Pretty much everyone agreed: no way in hell. Just about everybody at PC Gamer was absolutely sure it wouldn’t see the light of day until sometime in 2023. Skyrim in Space, popular opinion held, was definitely getting delayed.But somehow I… didn’t think it was? I can’t say I’m completely stunned by the news, because games get delayed all the time. But until yesterday I’d have bet money it was going to hit its launch date. (Not a lot of money. Some money. Like, $28.)
I’ve got no issue being completely wrong—it’s something I have a lot of experience with. But it’s hard not to feel a bit sheepish about missing the mark on this one. The writing’s been on the wall, and I saw it. I read it. I just didn’t interpret it as pointing to a delay.
As Rich points out in his piece: Why hadn’t we seen any real gameplay footage of Starfield yet? Surely, if the game was ready to rock some footage would be rolling by now.
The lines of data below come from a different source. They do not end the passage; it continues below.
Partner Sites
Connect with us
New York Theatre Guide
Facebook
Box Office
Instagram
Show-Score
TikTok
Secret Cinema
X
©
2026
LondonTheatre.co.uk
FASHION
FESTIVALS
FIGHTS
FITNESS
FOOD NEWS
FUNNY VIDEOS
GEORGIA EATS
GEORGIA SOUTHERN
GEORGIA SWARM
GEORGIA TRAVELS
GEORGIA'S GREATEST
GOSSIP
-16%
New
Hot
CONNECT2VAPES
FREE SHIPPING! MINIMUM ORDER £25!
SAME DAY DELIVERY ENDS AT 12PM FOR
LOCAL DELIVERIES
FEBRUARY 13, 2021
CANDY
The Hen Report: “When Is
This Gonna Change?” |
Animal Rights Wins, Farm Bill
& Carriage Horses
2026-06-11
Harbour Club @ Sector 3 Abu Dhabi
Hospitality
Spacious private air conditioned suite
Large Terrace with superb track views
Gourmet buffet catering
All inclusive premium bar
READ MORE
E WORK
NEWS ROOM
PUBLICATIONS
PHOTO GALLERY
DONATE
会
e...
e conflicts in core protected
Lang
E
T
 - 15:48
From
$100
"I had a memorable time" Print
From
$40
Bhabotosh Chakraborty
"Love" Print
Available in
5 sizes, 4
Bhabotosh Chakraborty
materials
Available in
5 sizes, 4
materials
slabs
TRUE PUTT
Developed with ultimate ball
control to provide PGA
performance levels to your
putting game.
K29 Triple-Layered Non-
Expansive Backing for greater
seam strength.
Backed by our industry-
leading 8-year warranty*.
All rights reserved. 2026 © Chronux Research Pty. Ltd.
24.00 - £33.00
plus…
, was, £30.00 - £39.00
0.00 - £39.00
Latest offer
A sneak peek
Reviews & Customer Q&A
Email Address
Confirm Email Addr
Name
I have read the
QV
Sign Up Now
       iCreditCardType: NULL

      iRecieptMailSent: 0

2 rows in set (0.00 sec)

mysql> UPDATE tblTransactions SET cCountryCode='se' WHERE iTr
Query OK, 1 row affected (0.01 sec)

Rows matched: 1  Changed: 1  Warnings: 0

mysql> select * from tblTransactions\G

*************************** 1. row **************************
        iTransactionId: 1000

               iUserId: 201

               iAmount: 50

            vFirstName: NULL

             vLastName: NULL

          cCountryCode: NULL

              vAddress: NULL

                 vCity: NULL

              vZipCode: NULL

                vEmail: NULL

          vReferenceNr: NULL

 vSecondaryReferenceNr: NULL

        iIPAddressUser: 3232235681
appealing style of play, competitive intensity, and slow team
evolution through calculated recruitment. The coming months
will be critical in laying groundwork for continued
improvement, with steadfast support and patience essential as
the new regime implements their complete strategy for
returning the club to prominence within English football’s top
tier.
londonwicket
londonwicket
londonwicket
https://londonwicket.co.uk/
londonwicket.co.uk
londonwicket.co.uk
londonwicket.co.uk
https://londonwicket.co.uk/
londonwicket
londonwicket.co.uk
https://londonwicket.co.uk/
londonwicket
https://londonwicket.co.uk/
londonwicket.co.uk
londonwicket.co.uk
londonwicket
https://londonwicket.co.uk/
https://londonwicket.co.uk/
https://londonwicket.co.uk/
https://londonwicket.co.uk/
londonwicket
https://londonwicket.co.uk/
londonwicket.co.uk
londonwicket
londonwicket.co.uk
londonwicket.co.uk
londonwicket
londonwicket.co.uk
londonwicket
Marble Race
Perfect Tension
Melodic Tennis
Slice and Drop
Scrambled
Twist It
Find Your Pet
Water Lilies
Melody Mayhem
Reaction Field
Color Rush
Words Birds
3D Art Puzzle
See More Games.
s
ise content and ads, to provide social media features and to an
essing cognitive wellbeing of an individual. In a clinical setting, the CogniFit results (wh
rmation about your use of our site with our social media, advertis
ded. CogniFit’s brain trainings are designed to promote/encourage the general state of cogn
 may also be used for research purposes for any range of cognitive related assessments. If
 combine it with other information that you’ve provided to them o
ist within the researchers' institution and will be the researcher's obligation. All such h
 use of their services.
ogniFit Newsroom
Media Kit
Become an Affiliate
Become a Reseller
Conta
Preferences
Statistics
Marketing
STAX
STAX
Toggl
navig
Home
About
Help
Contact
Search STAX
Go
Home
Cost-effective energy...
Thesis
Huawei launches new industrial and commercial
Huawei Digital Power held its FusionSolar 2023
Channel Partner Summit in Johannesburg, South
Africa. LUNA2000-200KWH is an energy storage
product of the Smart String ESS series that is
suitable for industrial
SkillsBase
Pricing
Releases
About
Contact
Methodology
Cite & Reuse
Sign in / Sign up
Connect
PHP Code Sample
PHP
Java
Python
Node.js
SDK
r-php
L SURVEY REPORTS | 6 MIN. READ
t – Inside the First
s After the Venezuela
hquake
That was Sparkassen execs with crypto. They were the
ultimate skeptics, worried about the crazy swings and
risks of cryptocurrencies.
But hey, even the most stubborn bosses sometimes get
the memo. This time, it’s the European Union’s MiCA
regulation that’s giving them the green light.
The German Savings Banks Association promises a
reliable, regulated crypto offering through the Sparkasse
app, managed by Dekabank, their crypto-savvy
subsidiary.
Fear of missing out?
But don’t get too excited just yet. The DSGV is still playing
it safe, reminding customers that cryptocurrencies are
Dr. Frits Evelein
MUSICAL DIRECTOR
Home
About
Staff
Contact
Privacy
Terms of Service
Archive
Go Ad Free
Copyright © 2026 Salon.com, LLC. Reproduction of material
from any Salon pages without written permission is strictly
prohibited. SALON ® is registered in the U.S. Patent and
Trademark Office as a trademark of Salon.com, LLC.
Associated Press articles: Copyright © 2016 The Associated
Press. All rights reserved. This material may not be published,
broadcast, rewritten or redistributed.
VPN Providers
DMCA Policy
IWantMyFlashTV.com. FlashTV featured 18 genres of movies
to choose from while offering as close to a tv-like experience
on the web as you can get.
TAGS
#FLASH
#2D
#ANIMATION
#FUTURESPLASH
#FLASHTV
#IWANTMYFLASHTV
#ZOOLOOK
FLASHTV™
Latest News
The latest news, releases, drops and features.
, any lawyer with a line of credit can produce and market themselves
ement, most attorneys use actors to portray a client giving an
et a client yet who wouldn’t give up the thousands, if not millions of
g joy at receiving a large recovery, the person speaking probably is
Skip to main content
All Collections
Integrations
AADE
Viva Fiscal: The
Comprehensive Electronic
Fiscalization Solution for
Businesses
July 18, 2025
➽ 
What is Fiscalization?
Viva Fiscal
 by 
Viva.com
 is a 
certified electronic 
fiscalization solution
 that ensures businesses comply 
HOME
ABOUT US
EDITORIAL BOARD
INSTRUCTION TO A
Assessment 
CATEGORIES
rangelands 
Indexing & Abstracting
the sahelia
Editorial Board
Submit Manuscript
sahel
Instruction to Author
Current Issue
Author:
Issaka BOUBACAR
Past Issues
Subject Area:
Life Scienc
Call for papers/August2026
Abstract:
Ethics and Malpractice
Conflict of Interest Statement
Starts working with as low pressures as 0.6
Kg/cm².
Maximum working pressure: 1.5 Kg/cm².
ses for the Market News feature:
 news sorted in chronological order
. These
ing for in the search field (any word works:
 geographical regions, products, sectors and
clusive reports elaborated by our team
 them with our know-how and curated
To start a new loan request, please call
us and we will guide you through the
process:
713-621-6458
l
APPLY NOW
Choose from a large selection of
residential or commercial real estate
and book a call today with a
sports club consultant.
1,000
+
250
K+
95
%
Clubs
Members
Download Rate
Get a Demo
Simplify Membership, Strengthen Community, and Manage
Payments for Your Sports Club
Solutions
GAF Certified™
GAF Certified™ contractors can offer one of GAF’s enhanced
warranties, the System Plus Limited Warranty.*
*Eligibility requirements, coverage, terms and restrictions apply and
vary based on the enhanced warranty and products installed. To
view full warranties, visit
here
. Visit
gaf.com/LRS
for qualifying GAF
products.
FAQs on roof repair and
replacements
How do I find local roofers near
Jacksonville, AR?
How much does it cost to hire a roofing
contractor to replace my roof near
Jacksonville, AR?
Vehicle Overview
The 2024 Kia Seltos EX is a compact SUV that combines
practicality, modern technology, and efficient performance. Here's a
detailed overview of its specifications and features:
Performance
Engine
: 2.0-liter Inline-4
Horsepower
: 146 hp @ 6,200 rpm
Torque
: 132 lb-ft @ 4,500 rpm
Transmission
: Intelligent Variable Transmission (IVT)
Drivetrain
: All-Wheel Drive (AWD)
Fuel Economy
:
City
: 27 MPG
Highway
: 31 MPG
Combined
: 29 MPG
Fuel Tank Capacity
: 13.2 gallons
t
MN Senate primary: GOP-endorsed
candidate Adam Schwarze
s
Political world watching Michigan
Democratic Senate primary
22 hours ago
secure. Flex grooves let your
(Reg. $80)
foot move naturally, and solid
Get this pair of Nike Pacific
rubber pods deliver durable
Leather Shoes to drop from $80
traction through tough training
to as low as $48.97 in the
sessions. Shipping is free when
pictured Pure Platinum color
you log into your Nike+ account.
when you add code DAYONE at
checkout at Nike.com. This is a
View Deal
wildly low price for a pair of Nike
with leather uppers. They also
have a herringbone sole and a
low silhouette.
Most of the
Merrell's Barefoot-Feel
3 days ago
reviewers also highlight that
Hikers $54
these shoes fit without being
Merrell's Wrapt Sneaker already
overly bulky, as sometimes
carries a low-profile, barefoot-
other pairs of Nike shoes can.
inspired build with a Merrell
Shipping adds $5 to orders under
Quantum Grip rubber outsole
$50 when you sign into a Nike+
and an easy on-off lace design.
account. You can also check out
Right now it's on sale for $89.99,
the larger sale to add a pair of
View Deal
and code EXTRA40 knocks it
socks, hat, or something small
Well, I personally thought Bethesda was just doing what they’ve done before. We only got our first real look at Fallout 76 at E3 2018, a few months before it was released in November of that same year. And with Starfield there’s been a slow, pre-E3 buildup over the past couple months as Bethesda has released some short, unsatisfying videos about the game and the soundtrack, featuring the developers sitting in a room telling each other how good it all is while not actually showing any actual gameplay.
But this didn’t raise any red flags for me. I just figured they were saving it for the Xbox & Bethesda Games Showcase in June, which I think is probably still the plan. And I don’t think that the lack of gameplay footage was a real sign something was wrong. I mean, if the game is so far from completion that Bethesda can’t even edit together a gameplay trailer for it, then it’s not gonna be done in 2023, either.
I also thought, having recently been bought by Microsoft for eleventy-jillion dollars, Bethesda would probably move heaven and earth to hit its release date. If I were Mike Microsoft (I assume that’s the name of the person who owns Microsoft) I’d be constantly popping down to the Bethesda sector of Microsoft Mansion (I assume that’s where everyone who works at Microsoft lives), rapping on the door, and demanding they a) let me play it, and b) reassure me it’ll be released on time.
“Well it’s not quite finished, Mike,” Todd Howard might say when my hulking bodyguards dragged him over to me. And I’d say, “First, call me Mr. Microsoft. And second, I paid eleventy-jillion dollars for it. So I think it is quite finished. Todd.”
There was also the novelty release date of 11/11/22, which has historical significance to Bethesda RPGs (Skyrim came out on 11/11/11). It felt like it would be extremely hard to give that up to some other game. What if TMNT: The Cowabunga Collection casually slides into that spot and steals all your elevens? It’d be a sick burn.
But the real reason I didn’t think Stardfield would be delayed was because I simply couldn’t imagine Bethesda saying what everyone else says when a game is delayed: We need more time to polish the game.
Bethesda RPGs, from Oblivion to Skyrim to Fallout 4 and 76, are notoriously unpolished. Bethesda games have been buggy. Glitchy. Janky. Rough around the edges. I know times have changed and we’re not quite as fond of the clunky nature of Bethesda RPGs as we once were (particularly when it comes to Fallout 76). But I don’t think most people would be seriously outraged about some bugs in Starfield like they were for a game like Cyberpunk 2077. I figured Bethesda would roll the dice and release the game on target, jank and all.
But I was wrong. More time is needed to polish it, apparently. I never would have predicted that, but as this all shows, my prediction meter could clearly stand for some recalibration.